▸ TASK DESCRIPTION
In the material below, find all lines with the string "restoran" and copy them.

▸ INFORMATION SHOWN
=====
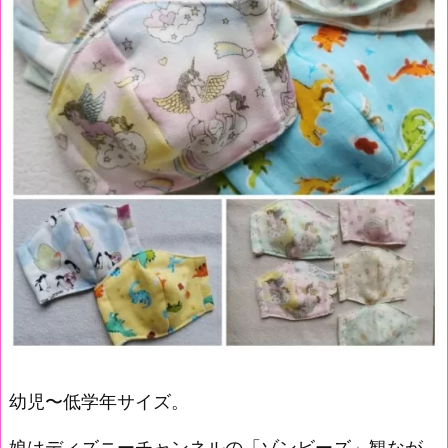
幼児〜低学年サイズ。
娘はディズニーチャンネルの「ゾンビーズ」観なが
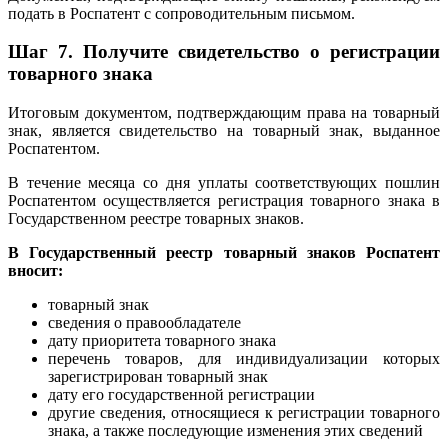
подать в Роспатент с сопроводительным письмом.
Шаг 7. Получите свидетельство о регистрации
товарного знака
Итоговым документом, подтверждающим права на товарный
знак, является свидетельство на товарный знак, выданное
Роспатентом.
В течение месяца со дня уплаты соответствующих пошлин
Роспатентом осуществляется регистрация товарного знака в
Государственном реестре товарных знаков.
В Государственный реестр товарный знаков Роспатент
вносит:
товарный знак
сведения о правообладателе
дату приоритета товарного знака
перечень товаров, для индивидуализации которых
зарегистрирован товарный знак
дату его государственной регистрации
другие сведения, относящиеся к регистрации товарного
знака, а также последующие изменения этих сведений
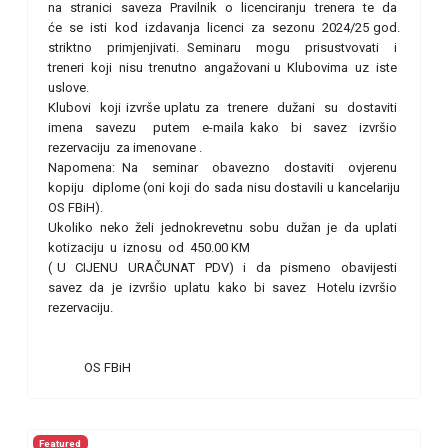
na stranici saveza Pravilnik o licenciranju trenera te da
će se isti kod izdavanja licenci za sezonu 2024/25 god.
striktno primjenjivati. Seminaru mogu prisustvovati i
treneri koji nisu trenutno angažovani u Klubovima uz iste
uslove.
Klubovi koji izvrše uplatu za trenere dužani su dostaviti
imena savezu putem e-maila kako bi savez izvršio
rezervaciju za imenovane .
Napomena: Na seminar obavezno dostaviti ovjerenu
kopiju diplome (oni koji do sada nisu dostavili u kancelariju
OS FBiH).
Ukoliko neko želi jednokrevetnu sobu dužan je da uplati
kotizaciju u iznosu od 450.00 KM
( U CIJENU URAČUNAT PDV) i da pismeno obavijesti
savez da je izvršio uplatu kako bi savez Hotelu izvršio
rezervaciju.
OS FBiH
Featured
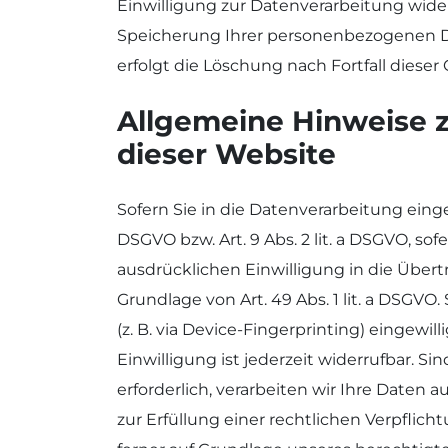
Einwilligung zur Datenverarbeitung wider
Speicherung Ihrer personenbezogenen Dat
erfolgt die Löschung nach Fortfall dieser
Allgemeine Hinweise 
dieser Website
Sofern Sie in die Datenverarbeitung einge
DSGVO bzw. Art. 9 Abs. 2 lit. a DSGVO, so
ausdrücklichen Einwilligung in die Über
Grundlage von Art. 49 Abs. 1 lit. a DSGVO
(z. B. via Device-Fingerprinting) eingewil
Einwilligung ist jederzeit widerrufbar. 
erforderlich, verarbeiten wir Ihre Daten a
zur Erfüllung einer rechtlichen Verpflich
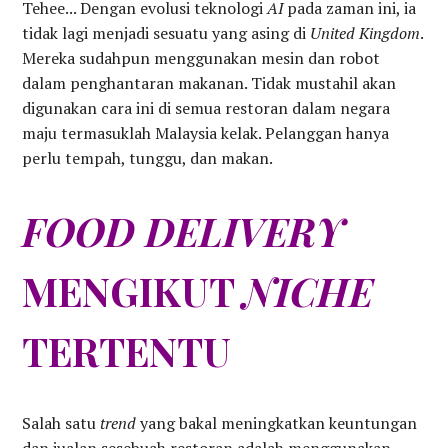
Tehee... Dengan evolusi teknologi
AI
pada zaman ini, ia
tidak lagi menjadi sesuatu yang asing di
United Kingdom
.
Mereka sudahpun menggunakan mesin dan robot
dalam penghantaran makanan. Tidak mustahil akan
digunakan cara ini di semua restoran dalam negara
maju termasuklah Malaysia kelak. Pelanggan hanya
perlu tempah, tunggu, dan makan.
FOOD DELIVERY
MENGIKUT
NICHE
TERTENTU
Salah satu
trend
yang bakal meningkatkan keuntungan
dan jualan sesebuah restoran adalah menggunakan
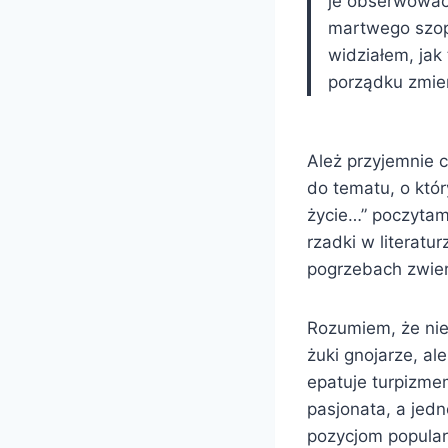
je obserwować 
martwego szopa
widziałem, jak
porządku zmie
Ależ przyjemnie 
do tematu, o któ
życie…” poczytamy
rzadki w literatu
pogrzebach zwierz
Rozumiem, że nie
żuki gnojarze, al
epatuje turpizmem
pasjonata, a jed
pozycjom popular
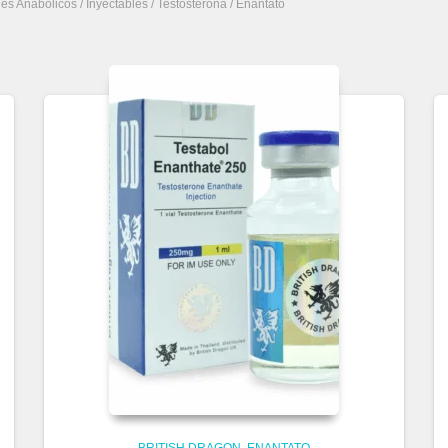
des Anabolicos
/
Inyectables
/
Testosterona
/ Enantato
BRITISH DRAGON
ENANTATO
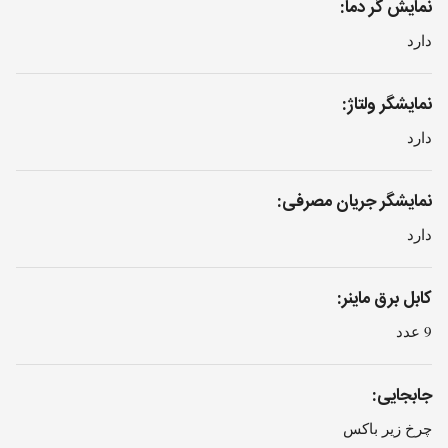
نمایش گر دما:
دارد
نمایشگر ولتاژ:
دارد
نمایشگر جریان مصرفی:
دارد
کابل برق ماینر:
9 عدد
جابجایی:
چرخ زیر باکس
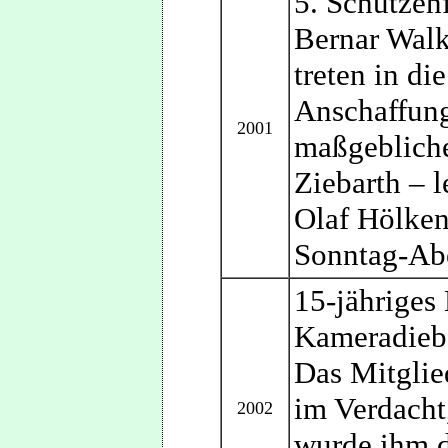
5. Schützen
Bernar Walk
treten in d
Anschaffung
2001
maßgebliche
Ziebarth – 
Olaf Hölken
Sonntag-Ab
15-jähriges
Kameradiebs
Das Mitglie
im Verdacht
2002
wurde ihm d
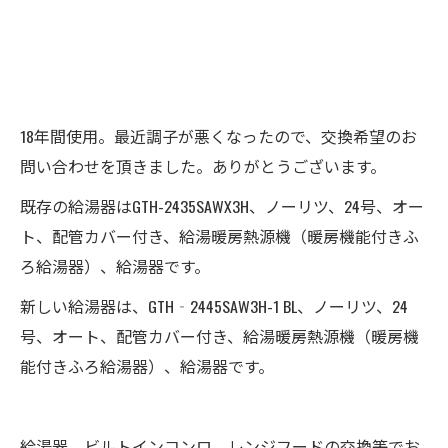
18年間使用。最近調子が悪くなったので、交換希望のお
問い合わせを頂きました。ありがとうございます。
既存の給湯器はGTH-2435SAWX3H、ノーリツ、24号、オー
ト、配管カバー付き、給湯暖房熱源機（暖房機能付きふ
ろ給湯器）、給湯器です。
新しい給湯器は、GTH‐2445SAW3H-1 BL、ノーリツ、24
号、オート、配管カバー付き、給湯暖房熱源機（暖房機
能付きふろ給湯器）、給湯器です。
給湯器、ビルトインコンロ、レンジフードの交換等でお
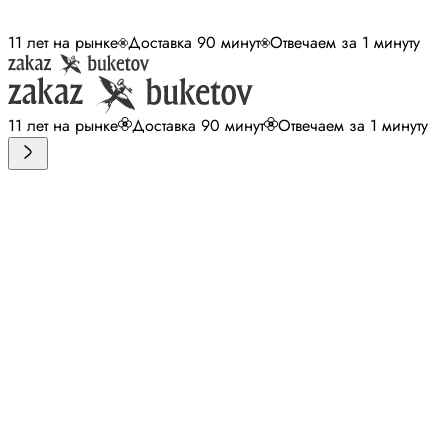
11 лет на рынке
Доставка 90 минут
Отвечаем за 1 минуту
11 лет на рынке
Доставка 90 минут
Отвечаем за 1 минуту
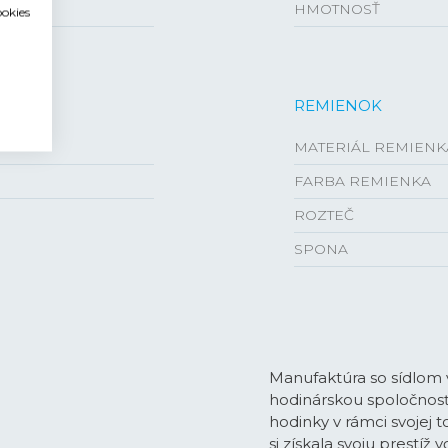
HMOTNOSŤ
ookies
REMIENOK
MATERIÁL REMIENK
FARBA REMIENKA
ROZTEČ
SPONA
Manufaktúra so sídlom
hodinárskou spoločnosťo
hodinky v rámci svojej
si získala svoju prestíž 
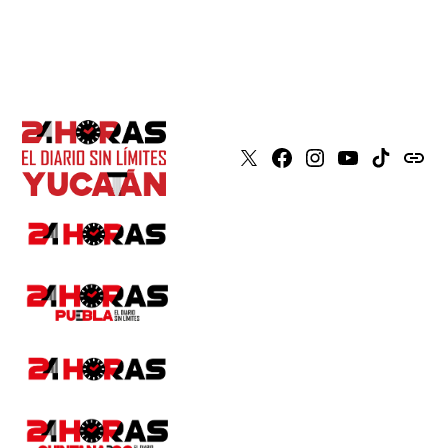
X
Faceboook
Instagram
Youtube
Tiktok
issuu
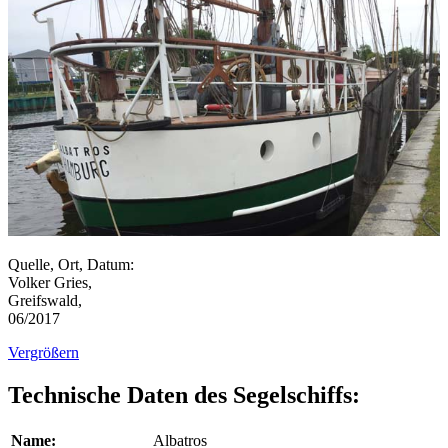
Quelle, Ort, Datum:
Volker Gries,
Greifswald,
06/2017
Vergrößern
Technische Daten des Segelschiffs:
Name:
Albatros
=====
▸ EXERCISE SOLUTION
digunakan cara ini di semua restoran dalam negara
dan jualan sesebuah restoran adalah menggunakan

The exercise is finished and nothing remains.